Evet siyasi ve sosyolojik etkilerini bir tarafa bırakacak olursak büyük ölçüde Anadolu da şekillenmeye çalışan yerli sermayenin 28 Şubat sürecinde nasıl sekteye uğratıldığı Türkiye Ekonomisine ne kadar maliyet yüklediğinden bahsedelim. O günün atılan manşetleri söylenen sözleri verilen brifingleri bir tarafa Rahmetli Başbakan Sayın Erbakan’ın milletin çıkarlarını merkeze alan milli karakterli ekonomi politikalarının süreci başlattığını düşünenlerdenim.
O günleri yaşayanlar Çiftçi ve esnafın nasıl desteklendiğini, Kobi’lerin devlet tarafından elinden tutulduğunu, gerçekçi kur sayesinde ödemeler dengesinin rayına oturduğunu hatırlayacaktır.
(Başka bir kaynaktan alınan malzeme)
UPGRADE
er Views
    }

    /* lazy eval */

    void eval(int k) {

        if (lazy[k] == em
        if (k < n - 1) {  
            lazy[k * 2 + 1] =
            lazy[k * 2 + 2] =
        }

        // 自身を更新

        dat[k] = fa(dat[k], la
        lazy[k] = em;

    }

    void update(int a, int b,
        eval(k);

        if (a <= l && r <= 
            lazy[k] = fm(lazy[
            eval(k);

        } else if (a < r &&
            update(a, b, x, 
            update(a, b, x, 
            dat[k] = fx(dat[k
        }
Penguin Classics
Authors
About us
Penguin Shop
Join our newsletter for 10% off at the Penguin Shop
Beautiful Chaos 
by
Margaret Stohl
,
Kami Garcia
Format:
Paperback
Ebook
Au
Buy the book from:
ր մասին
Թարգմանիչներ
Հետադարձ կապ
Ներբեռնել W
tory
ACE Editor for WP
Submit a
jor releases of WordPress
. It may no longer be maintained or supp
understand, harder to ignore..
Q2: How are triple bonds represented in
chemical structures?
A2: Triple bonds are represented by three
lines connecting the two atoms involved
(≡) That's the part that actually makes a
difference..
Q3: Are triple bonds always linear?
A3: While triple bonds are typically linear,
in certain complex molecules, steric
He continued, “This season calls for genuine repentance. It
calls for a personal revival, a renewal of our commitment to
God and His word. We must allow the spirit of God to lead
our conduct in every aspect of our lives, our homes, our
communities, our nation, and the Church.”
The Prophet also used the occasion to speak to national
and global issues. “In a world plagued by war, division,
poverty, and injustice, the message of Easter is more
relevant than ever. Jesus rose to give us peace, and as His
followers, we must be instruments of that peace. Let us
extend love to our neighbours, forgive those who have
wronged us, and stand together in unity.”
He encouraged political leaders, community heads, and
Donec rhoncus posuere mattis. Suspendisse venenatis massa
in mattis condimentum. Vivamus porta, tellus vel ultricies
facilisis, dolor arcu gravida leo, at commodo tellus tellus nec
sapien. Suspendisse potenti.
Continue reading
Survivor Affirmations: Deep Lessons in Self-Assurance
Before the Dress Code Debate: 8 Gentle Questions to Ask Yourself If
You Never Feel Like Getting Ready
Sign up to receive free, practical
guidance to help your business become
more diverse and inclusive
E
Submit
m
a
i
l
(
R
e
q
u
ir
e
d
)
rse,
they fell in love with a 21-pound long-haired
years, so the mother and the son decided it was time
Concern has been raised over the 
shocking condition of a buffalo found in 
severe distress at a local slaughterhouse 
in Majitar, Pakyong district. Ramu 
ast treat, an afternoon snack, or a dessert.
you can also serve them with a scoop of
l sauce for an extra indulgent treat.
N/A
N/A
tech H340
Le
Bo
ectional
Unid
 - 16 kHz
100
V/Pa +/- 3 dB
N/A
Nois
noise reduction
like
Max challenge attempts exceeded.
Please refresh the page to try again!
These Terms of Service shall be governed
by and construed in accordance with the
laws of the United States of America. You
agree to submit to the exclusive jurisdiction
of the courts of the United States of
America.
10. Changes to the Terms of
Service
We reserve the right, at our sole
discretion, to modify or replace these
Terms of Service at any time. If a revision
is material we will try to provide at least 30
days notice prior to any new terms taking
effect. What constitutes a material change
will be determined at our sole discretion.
Hele oluşturulan havuz sistemi sayesinde bankacılık sistemi üzerinden devlet açıklarını yüksek faizle fonlayarak büyük gelirler elde etmeye alışan finansal aktörler büyük bir şok yaşamışlardı. Kolay kazançlarını kaybeden elitler gazetelere IMF’den kriz uyarısı diye başlıklar attırabilecek güce sahipti. Oysa kısa ömürlü bile olsa Refah-Yol koalisyon döneminin ekonomik verileri bu gün dahi ülkemizin en parlak dönemlerinden biri olduğuna şahitlik etmektedir.
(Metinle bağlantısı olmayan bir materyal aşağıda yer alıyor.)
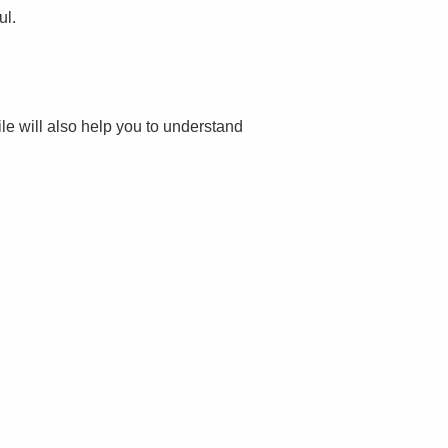
ul.
file will also help you to understand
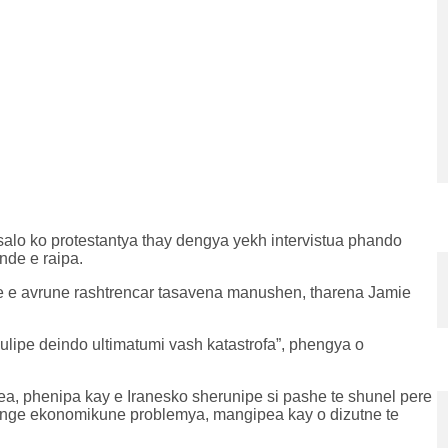
salo ko protestantya thay dengya yekh intervistua phando
nde e raipa.
nde e avrune rashtrencar tasavena manushen, tharena Jamie
lipe deindo ultimatumi vash katastrofa”, phengya o
a, phenipa kay e Iranesko sherunipe si pashe te shunel pere
shenge ekonomikune problemya, mangipea kay o dizutne te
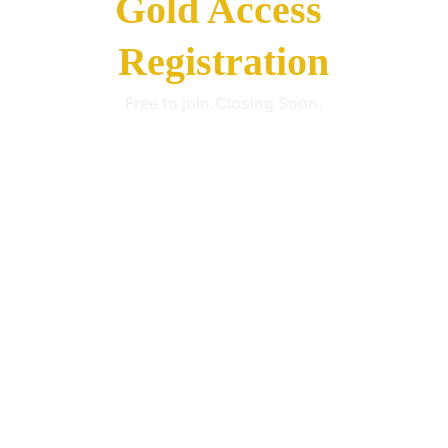
Gold Access 
Registration
Free to join.Closing Soon.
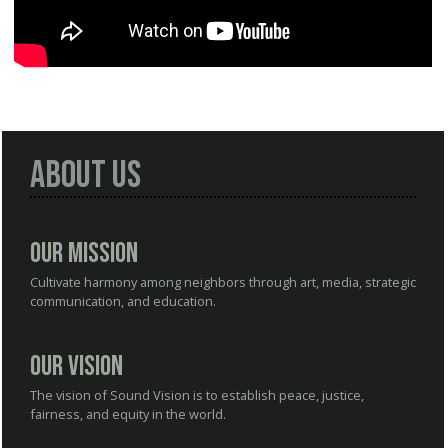
About Us
Our Mission
Cultivate harmony among neighbors through art, media, strategic
communication, and education.
Our Vision
The vision of Sound Vision is to establish peace, justice,
fairness, and equity in the world.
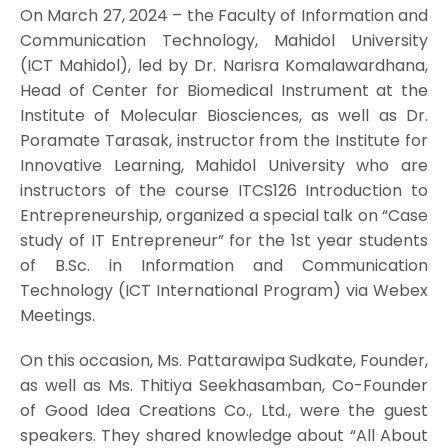
On March 27, 2024 – the Faculty of Information and
Communication Technology, Mahidol University
(ICT Mahidol), led by Dr. Narisra Komalawardhana,
Head of Center for Biomedical Instrument at the
Institute of Molecular Biosciences, as well as Dr.
Poramate Tarasak, instructor from the Institute for
Innovative Learning, Mahidol University who are
instructors of the course ITCS126 Introduction to
Entrepreneurship, organized a special talk on “Case
study of IT Entrepreneur” for the 1st year students
of B.Sc. in Information and Communication
Technology (ICT International Program) via Webex
Meetings.
On this occasion, Ms. Pattarawipa Sudkate, Founder,
as well as Ms. Thitiya Seekhasamban, Co-Founder
of Good Idea Creations Co., Ltd., were the guest
speakers. They shared knowledge about “All About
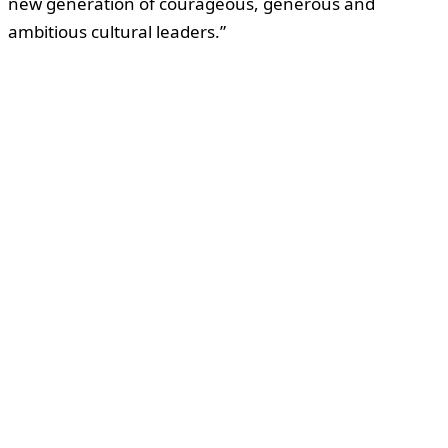
new generation of courageous, generous and
ambitious cultural leaders.”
İstifa sonrası 2001 krizine kadar olan yıllarda bu ülkenin en az 200 milyar Doları çarçur edilip yağmalandı. Düşünün o parayla bu ülkede neler yapılabilirdi? İstifa sonrası kurulan hükümetin ilk icraatının havuz sistemini iptal etmek olması tesadüf olabilir mi? Laik rejimi koruma sloganıyla işbaşına gelen hükümetlerin adeta eşe dosta bol miktarda banka lisansı tahsis etmeleri ne kadar mantıklıydı? Kamu Bankalarının bu gün bile araştırmaya muhtaç biçimde özel sermayeye devir edilmesinin kolayca banka açılmasının irtica bahanesi ile ne alakası olabilirdi?
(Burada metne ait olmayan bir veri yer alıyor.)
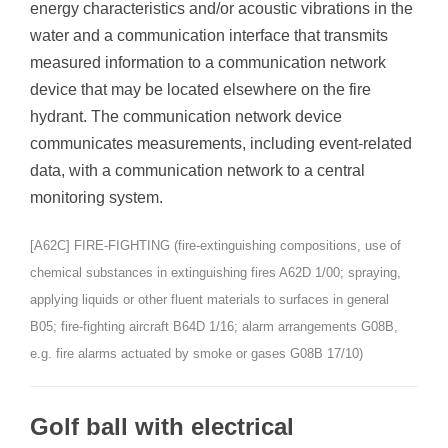
energy characteristics and/or acoustic vibrations in the
water and a communication interface that transmits
measured information to a communication network
device that may be located elsewhere on the fire
hydrant. The communication network device
communicates measurements, including event-related
data, with a communication network to a central
monitoring system.
[A62C] FIRE-FIGHTING (fire-extinguishing compositions, use of
chemical substances in extinguishing fires A62D 1/00; spraying,
applying liquids or other fluent materials to surfaces in general
B05; fire-fighting aircraft B64D 1/16; alarm arrangements G08B,
e.g. fire alarms actuated by smoke or gases G08B 17/10)
Golf ball with electrical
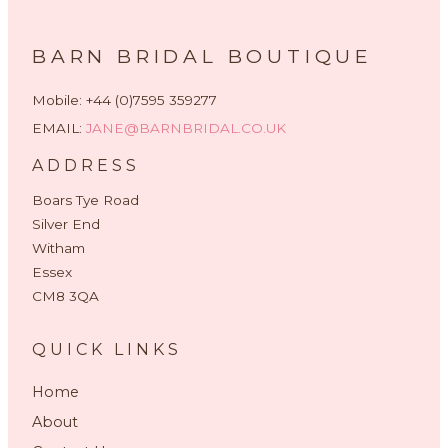
BARN BRIDAL BOUTIQUE
Mobile: +44 (0)7595 359277
EMAIL:
JANE@BARNBRIDAL.CO.UK
ADDRESS
Boars Tye Road
Silver End
Witham
Essex
CM8 3QA
QUICK LINKS
Home
About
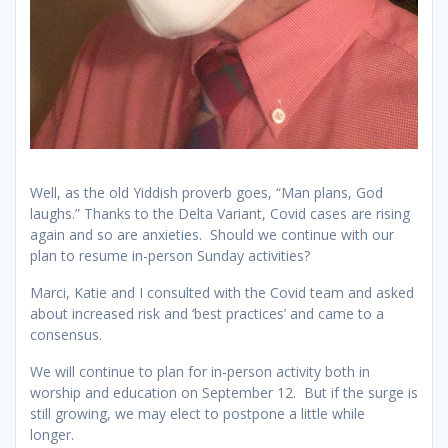
Well, as the old Yiddish proverb goes, “Man plans, God
laughs.” Thanks to the Delta Variant, Covid cases are rising
again and so are anxieties. Should we continue with our
plan to resume in-person Sunday activities?
Marci, Katie and I consulted with the Covid team and asked
about increased risk and ‘best practices’ and came to a
consensus.
We will continue to plan for in-person activity both in
worship and education on September 12. But if the surge is
still growing, we may elect to postpone a little while
longer.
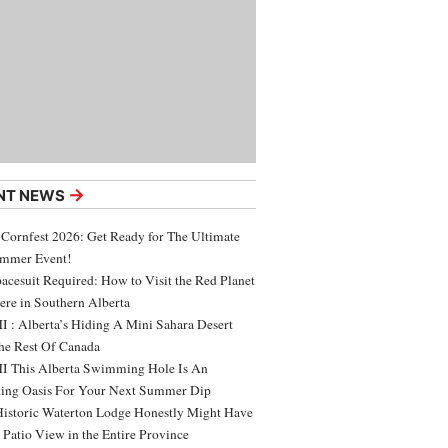
→
NT NEWS
 Cornfest 2026: Get Ready for The Ultimate
ummer Event!
acesuit Required: How to Visit the Red Planet
ere in Southern Alberta
 : Alberta’s Hiding A Mini Sahara Desert
e Rest Of Canada
 This Alberta Swimming Hole Is An
ing Oasis For Your Next Summer Dip
Historic Waterton Lodge Honestly Might Have
t Patio View in the Entire Province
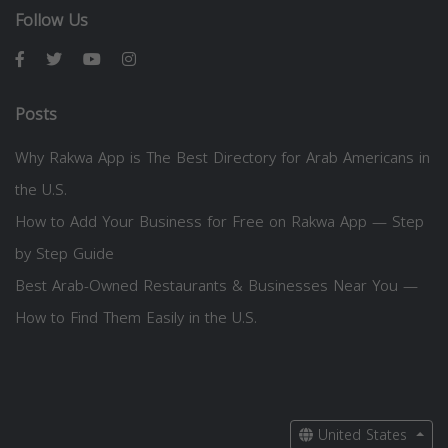
Follow Us
Posts
Why Rakwa App is The Best Directory for Arab Americans in
the U.S.
How to Add Your Business for Free on Rakwa App — Step
by Step Guide
Best Arab-Owned Restaurants & Businesses Near You —
How to Find Them Easily in the U.S.
United States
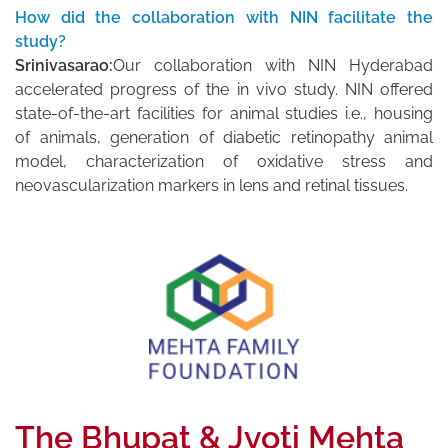
How did the collaboration with NIN facilitate the
study?
Srinivasarao:
Our collaboration with NIN Hyderabad
accelerated progress of the in vivo study. NIN offered
state-of-the-art facilities for animal studies i.e., housing
of animals, generation of diabetic retinopathy animal
model, characterization of oxidative stress and
neovascularization markers in lens and retinal tissues.
The Bhupat & Jyoti Mehta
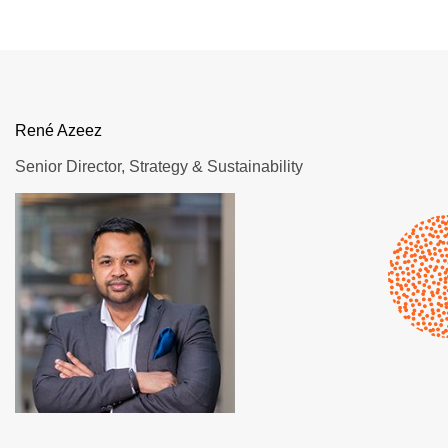
René Azeez
Senior Director, Strategy & Sustainability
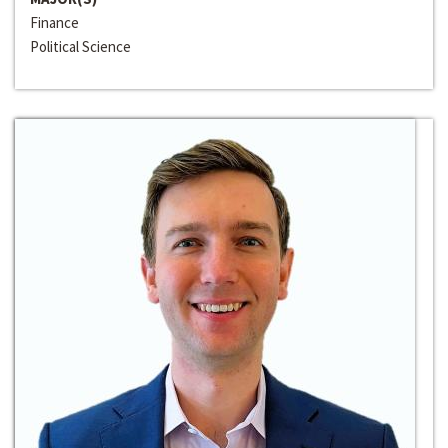
Finance
Political Science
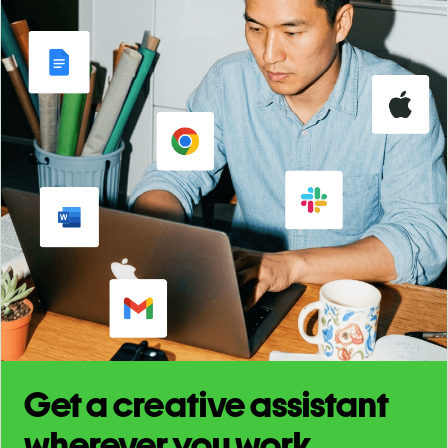
Get a creative assistant
wherever you work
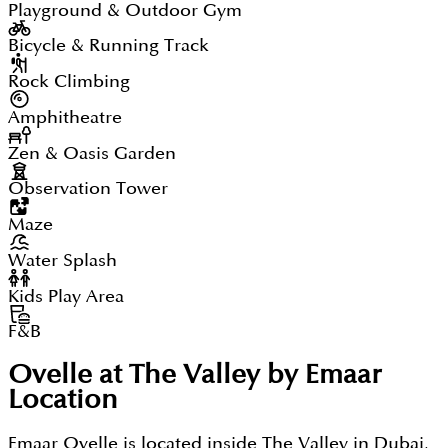
Playground & Outdoor Gym
Bicycle & Running Track
Rock Climbing
Amphitheatre
Zen & Oasis Garden
Observation Tower
Maze
Water Splash
Kids Play Area
F&B
Ovelle at The Valley by Emaar
Location
Emaar Ovelle is located inside The Valley in Dubai,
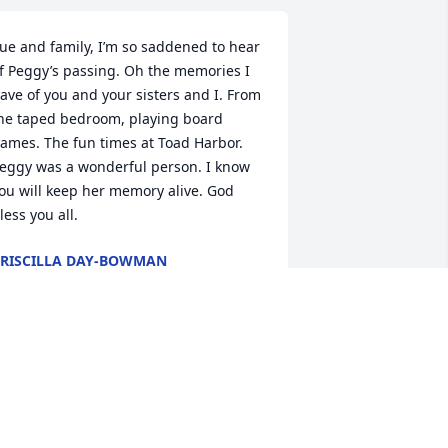
ue and family, I’m so saddened to hear 
f Peggy’s passing. Oh the memories I 
ave of you and your sisters and I. From 
he taped bedroom, playing board 
ames. The fun times at Toad Harbor. 
eggy was a wonderful person. I know 
ou will keep her memory alive. God 
less you all.
RISCILLA DAY-BOWMAN
an 10, 2026
e send our love & Prayers to you and 
he family at this time of sorrow.

ay your beautiful memories bring you 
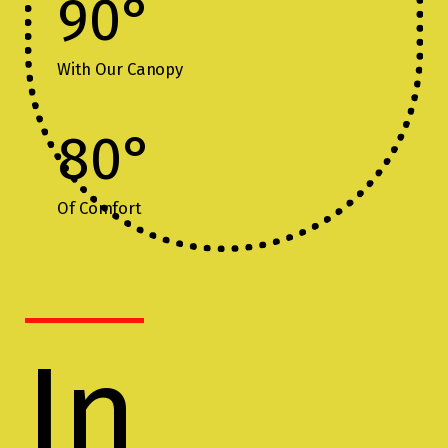
90
°
With Our Canopy
80
°
Of Comfort
In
Evet yaşanan süreçte bankaların içi boşaltıldı kamu kurumlarına yüksek faizle borçlar verildi. Alınan yüksek meblağlı uluslararası borçları denetleyen kimse olmadı. Banka yönetimlerine finans sektörüyle uzaktan yakından ilgisi olmayanlar dolduruldu. 20 banka 1997-2001 döneminde Tasarruf Mevduatı Sigorta Fonuna geçti. Bütün mevduatın garanti kapsamında olduğu yıllardı ve bütün yükü bu aziz millet yüklendi. Sadece bankalardan dolayı ödediğimiz rakamın yaklaşık 50 Milyar Dolar olduğunu söyleyebilirim.
Bu süreçte havuzu kaldırıp iç borçlanmanın önünü açanlar ise GSYH’ya oranı % 5’ler seviyesine gerileyen faiz harcamalarının oranını 2001 de % 17’nin üstüne çıkarmayı başardılar. Bu aziz millet bütün gelirinin % 17 sini sadece faize öder hale gelmişti.2001 Krizi sonrasında oluşan açığı kapatmak uğruna tertip edilen hazine borçlanma senetlerini 2010 kadar bu millet ödedi. Kurumsallaşmaya ve marka oluşturmaya çalışan Anadolu sermayesi en az 10 yıl kaybetti. Gerekçesiz verilmeyen teşvik belgeleri yüzünden birçok yatırımcı yatırımından vazgeçti. Oysa aynı belgeler bazı gruplara masa başında takdim ediliyordu. Özelleştirme İdaresinin satacağı yerlerin ihalesine giren yerel Anadolu müteşebbisleri ya kredi bulamıyor ya bahanesi olmadan ihaleye alınmıyordu. Anadolu da vergi denetimleri üst üste yapılırken bankaların vergi cezalarını affeden kanunlar çıkartılıyordu.
Evet geçen onca yıla rağmen o günün muktedirleri tarafından demokrasiye yapılan balans ayarı söylemi bence Türkiye Ekonomisine yapılan bir ayardı. O günleri yaşamasak eminim bu gün ülkemizde milli gelirden ihracata cari açıktan özel sektör borcuna kadar birçok alanda gelişmiş ülkelerin arasında yer alabilirdik.
28 Şubat farklı söylemlerle demokratik hayatımıza yapılan müdahalelerin geri planında mutlaka ekonomik gerekçeler olduğu gerçeğinin en büyük örneğidir.